(Required action): Quote the full listing word for word.

(Dataset records):
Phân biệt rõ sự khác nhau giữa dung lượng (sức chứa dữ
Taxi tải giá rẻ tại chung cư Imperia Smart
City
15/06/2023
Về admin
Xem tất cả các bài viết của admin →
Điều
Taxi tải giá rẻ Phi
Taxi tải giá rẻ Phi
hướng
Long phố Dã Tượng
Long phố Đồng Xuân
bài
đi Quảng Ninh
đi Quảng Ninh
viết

(Solution to this exercise):
Phân biệt rõ sự khác nhau giữa dung lượng (sức chứa dữ
Taxi tải giá rẻ tại chung cư Imperia Smart
City
15/06/2023
Về admin
Xem tất cả các bài viết của admin →
Điều
Taxi tải giá rẻ Phi
Taxi tải giá rẻ Phi
hướng
Long phố Dã Tượng
Long phố Đồng Xuân
bài
đi Quảng Ninh
đi Quảng Ninh
viết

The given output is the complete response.